Additional binary checks measured whether the interface met the prompt’s element list and whether basic accessibility (sans‑serif font, sufficient contrast, readable size) was satisfied. Errors in the generated code were classified as minor, significant, or critical. Three independent experts from psychology, sociology, IT, UX, and architecture performed blind scoring, followed by consensus discussion.

Key Findings

  • Layout Generation – All three models reliably produced clean, well‑structured spatial layouts. GPT‑o3‑mini‑high showed the best logical flow, likely due to its “reasoning mode” that broke the problem into sub‑steps.
  • Interactivity – Functional elements (e.g., message‑send buttons, filters) were often incomplete. DeepSeek R1 generated data structures but failed to bind them correctly; language switching was inconsistent across all models.
  • Accessibility – Approximately one‑third of the mock‑ups failed basic contrast or font‑size checks, indicating that LLMs do not automatically enforce WCAG guidelines.
  • Aesthetics & User Needs – Claude 3.5 Sonnet produced syntactically flawless code but tended toward conservative visual choices and omitted several dashboard components, scoring lowest on the architectural criteria.
  • Error Severity – Critical errors (e.g., completely broken HTML) were rare; most issues were minor (layout quirks) or significant (non‑functional interactive widgets).

Model‑Specific Observations

  • GPT‑o3‑mini‑high – Strongest overall, especially on the dashboard task; excels when prompts are sequenced (role → problem → expected outcome).
  • DeepSeek R1 – Fast layout generation but suffers from server overload during the experiment, leading to long latency and occasional malformed output.
  • Claude 3.5 Sonnet – Consistently syntactically correct but less adaptable to external libraries; limited in meeting the full set of functional requirements.

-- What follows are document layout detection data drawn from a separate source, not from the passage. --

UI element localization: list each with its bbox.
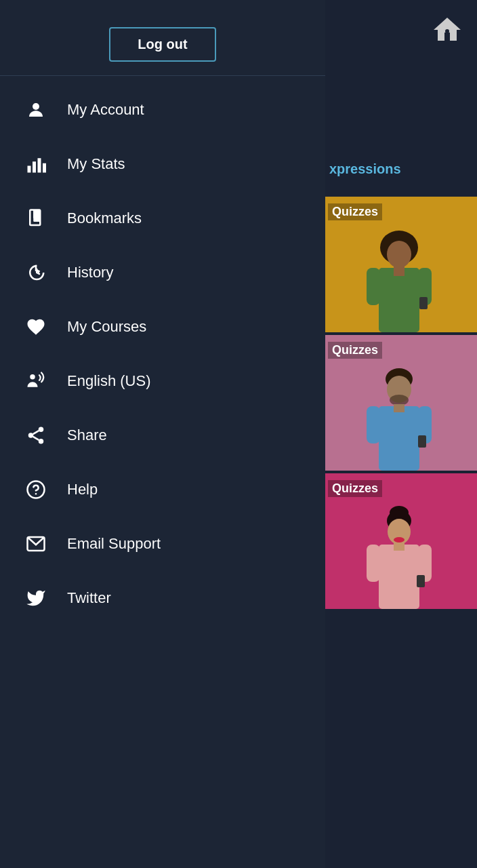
svg-rect-20 — [379, 545, 419, 609]
svg-rect-7 — [394, 266, 405, 276]
sidebar-item-label-help: Help — [67, 481, 98, 498]
sidebar-item-history[interactable]: History — [0, 245, 325, 300]
svg-point-32 — [30, 374, 35, 380]
svg-rect-15 — [394, 404, 405, 412]
share-icon — [24, 423, 48, 448]
sidebar-item-bookmarks[interactable]: Bookmarks — [0, 191, 325, 245]
quiz-card-3[interactable]: Quizzes — [321, 473, 477, 609]
quiz-card-1[interactable]: Quizzes — [321, 197, 477, 332]
stats-icon — [24, 152, 48, 176]
sidebar-item-share[interactable]: Share — [0, 408, 325, 462]
logout-button[interactable]: Log out — [109, 27, 215, 62]
sidebar-item-my-account[interactable]: My Account — [0, 83, 325, 137]
svg-rect-3 — [379, 268, 419, 332]
sidebar-item-label-email-support: Email Support — [67, 535, 161, 553]
svg-point-35 — [39, 439, 44, 444]
person-figure-3 — [358, 500, 440, 609]
svg-point-0 — [445, 29, 449, 33]
svg-point-39 — [35, 493, 37, 495]
svg-point-2 — [387, 241, 411, 268]
menu-list: My Account My Stats — [0, 76, 325, 868]
svg-rect-21 — [367, 545, 380, 582]
right-panel: xpressions — [321, 0, 477, 868]
svg-rect-27 — [33, 161, 36, 172]
sidebar-item-help[interactable]: Help — [0, 462, 325, 517]
home-icon — [431, 14, 463, 46]
sidebar-item-label-share: Share — [67, 427, 107, 444]
expressions-title: xpressions — [321, 156, 477, 182]
sidebar-item-label-language: English (US) — [67, 372, 150, 390]
sidebar-item-language[interactable]: English (US) — [0, 354, 325, 408]
sidebar-item-label-bookmarks: Bookmarks — [67, 210, 142, 227]
sidebar-item-label-my-account: My Account — [67, 101, 144, 119]
svg-rect-11 — [379, 406, 419, 471]
person-figure-1 — [358, 224, 440, 332]
svg-rect-29 — [43, 163, 46, 173]
sidebar-item-my-stats[interactable]: My Stats — [0, 137, 325, 191]
sidebar-item-label-twitter: Twitter — [67, 589, 111, 607]
svg-rect-6 — [419, 297, 428, 309]
drawer-header: Log out — [0, 0, 325, 76]
svg-point-34 — [28, 433, 34, 438]
quiz-label-2: Quizzes — [328, 342, 382, 359]
help-icon — [24, 477, 48, 502]
sidebar-item-twitter[interactable]: Twitter — [0, 571, 325, 625]
quiz-label-3: Quizzes — [328, 480, 382, 497]
svg-point-33 — [39, 427, 44, 433]
quiz-card-2[interactable]: Quizzes — [321, 335, 477, 471]
svg-line-37 — [33, 431, 39, 434]
sidebar-item-label-my-courses: My Courses — [67, 318, 146, 336]
heart-icon — [24, 315, 48, 339]
svg-rect-23 — [417, 575, 425, 587]
svg-rect-24 — [394, 542, 405, 551]
quiz-cards-container: Quizzes — [321, 197, 477, 609]
sidebar-item-my-courses[interactable]: My Courses — [0, 300, 325, 354]
svg-rect-14 — [418, 435, 426, 448]
svg-point-10 — [390, 395, 409, 406]
quiz-label-1: Quizzes — [328, 203, 382, 220]
person-figure-2 — [358, 362, 440, 471]
history-icon — [24, 260, 48, 285]
drawer: Log out My Account My St — [0, 0, 325, 868]
svg-rect-12 — [367, 406, 380, 443]
sidebar-item-label-history: History — [67, 264, 113, 281]
svg-rect-26 — [28, 166, 31, 173]
sidebar-item-label-my-stats: My Stats — [67, 155, 125, 173]
email-icon — [24, 532, 48, 556]
svg-line-36 — [33, 437, 39, 440]
bookmarks-icon — [24, 206, 48, 231]
svg-rect-28 — [38, 158, 41, 172]
home-icon-area[interactable] — [431, 14, 463, 49]
svg-point-19 — [394, 537, 405, 542]
twitter-icon — [24, 586, 48, 610]
sidebar-item-email-support[interactable]: Email Support — [0, 517, 325, 571]
language-icon — [24, 369, 48, 393]
account-icon — [24, 98, 48, 122]
svg-point-25 — [33, 103, 39, 110]
svg-rect-4 — [367, 268, 380, 305]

Conclusions and Implications
LLMs are promising for early‑stage UI prototyping: they can quickly produce a coherent visual skeleton from natural‑language specifications. However, achieving production‑level usability, accessibility, and contextual relevance still requires human expertise. Prompt engineering is critical; limiting each prompt to 3‑5 clear requirements and placing high‑priority instructions at the end improves output quality. Future work should explore integrating accessibility standards into LLM training data, developing hybrid human‑AI design workflows, and extending evaluation to larger user studies.

Overall Assessment
The study provides a thorough, multi‑disciplinary evaluation of LLM‑generated GUIs, highlighting both the strengths (structured layout creation) and the current shortcomings (interactive fidelity, accessibility compliance, deep user‑context understanding). It underscores that while generative AI can accelerate the design pipeline, human designers remain indispensable for ensuring that interfaces are usable, inclusive, and aligned with real‑world user needs.